Cambridge Analytica CEO Alexander Nix has been suspended and will be compelled to appear before the UK intelligence committee over a possible false testimony he gave earlier this year regarding his company's actions.

In the United States, Senators are now calling for Facebook CEO Mark Zuckerberg to appear before Congress:

"Mark Zuckerberg needs to testify; he needs to be subpoenaed if he won’t do it voluntarily," Democratic Senator Richard Blumenthal told Politico.

Cambridge Analytica markets itself as a political analysis company that builds a political profile of online users based on their digital information.

It targets users with political ads based on their preferences and according to their particular psychological makeup.

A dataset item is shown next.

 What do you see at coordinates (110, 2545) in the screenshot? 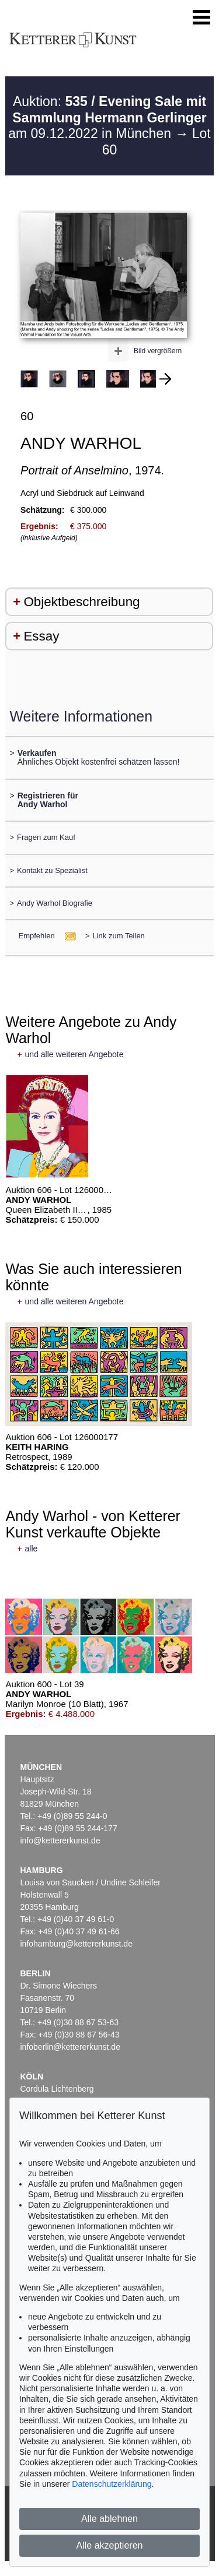 I see `Alle akzeptieren` at bounding box center [110, 2545].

An undercover investigation by the UK’s Channel 4 secretly filmed executives saying the company had been contracted to influence over 200 elections throughout Europe, Africa, and the Americas, using tactics including blackmail and smear campaigns.

Where the company’s data came from, what it was used for, and the clients it served are now under intense public and legal scrutiny.

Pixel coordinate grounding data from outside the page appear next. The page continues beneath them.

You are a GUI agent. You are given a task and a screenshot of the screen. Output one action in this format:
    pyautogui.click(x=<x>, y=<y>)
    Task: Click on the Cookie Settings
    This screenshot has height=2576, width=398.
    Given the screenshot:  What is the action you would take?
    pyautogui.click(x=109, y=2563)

One of the firm's principal clients in 2016 was the Trump campaign. It also had meetings with Russian oil giant 'Lukoil', which in turn has very close ties to the Kremlin.

The company is also alleged to work with a Russian-backed psychologist when designing its systems.

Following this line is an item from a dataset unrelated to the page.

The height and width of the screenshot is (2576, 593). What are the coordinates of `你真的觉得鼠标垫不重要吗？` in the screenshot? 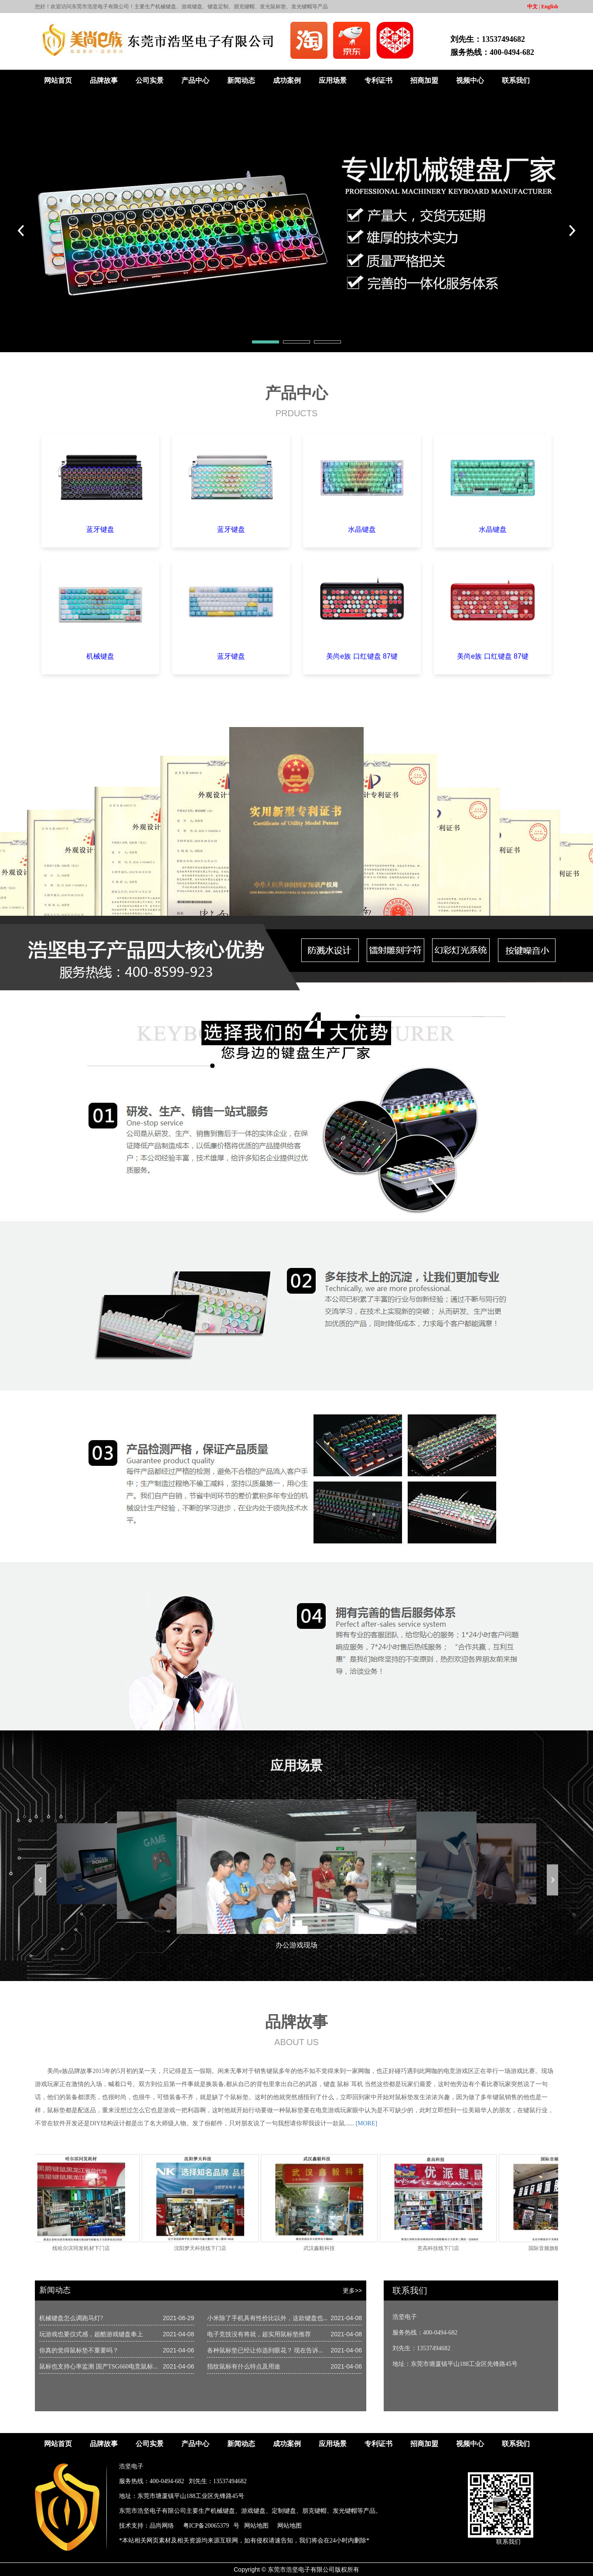 It's located at (79, 2350).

The Facebook data in question was sold to the firm by a Cambridge University professor, Aleksandr Kogan in 2014. Professor Kogan is also an associate professor at St Petersburg University in Russia.

He created an app that harvested the Facebook information of its users and all of their Facebook friends, called "thisismydigitallife".

The design of the app meant one user could provide the Facebook data of over a thousand people.

This technically isn't illegal, as users who downloaded the app gave permission for it to access their Facebook data. Facebook's rules allowed Professor Kogan to store that information, as long as it was for 'strictly academic purposes'.

But instead, he sold it to Cambridge Analytica.

The company is an offshoot of Strategic Communications Laboratories (SCL), a massive military contractor based in London. A military parent company makes sense according to an ex-employee and whistleblower, Christopher Wylie, who describes Cambridge Analytica as dealing in "weaponised data".  

In an interview on the Today Show this week, Mr Wylie talked about how the company's goal was to "explore mental vulnerabilities of people, and then map out ways to inject information into different streams or channels of content online so that people started to see things all over the place that may or may not have been true”.

Mr Wylie stressed that the company was "founded" on the misappropriated data taken from Facebook users, and that it actively spread misinformation for political ends.

"This is a company that took fake news to the next level by powering it with algorithms."

Except for suspending its CEO, Cambridge Analytica has so far denied all allegations of wrongdoing.